• WHAT YOU SHOULD DO:
Apart from the pictures, which must be omitted, restate the data exactly.

(Saved data entries)
# # #
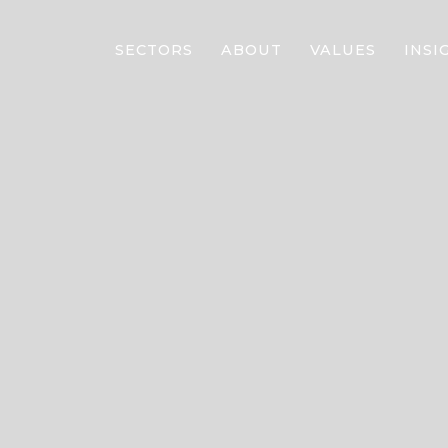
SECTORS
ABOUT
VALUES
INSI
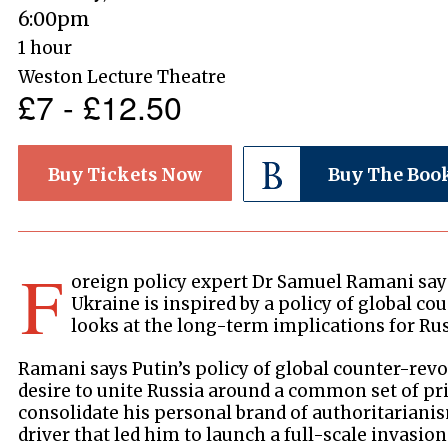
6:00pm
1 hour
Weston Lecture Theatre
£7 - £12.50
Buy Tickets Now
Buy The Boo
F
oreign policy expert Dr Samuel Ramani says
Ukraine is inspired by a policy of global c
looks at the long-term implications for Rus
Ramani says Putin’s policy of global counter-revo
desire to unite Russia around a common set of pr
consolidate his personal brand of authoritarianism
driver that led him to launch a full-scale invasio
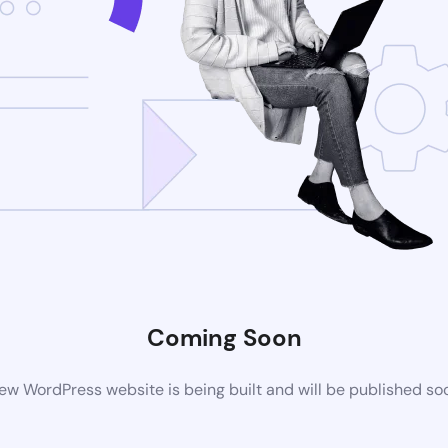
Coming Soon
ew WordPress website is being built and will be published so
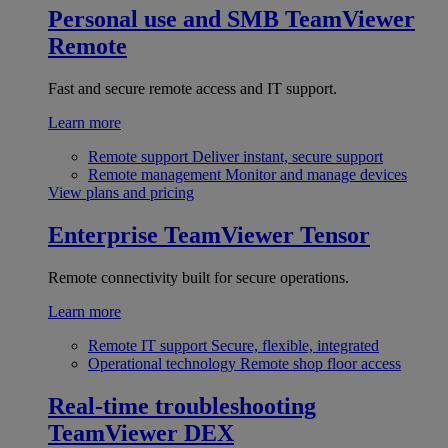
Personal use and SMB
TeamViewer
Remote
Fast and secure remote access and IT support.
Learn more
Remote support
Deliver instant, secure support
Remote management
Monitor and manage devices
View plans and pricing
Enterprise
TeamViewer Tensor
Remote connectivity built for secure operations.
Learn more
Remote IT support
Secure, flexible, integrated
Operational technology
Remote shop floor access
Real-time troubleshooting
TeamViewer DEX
# # #
• PROBLEM SOLUTION:
SECTORS
ABOUT
VALUES
INSI
6:00pm
1 hour
Weston Lecture Theatre
£7 - £12.50
Buy Tickets Now
Buy The Boo
F
oreign policy expert Dr Samuel Ramani says
Ukraine is inspired by a policy of global c
looks at the long-term implications for Rus
Ramani says Putin’s policy of global counter-revo
desire to unite Russia around a common set of pr
consolidate his personal brand of authoritarianism
driver that led him to launch a full-scale invasio
Coming Soon
ew WordPress website is being built and will be published so
Personal use and SMB
TeamViewer
Remote
Fast and secure remote access and IT support.
Learn more
Remote support
Deliver instant, secure support
Remote management
Monitor and manage devices
View plans and pricing
Enterprise
TeamViewer Tensor
Remote connectivity built for secure operations.
Learn more
Remote IT support
Secure, flexible, integrated
Operational technology
Remote shop floor access
Real-time troubleshooting
TeamViewer DEX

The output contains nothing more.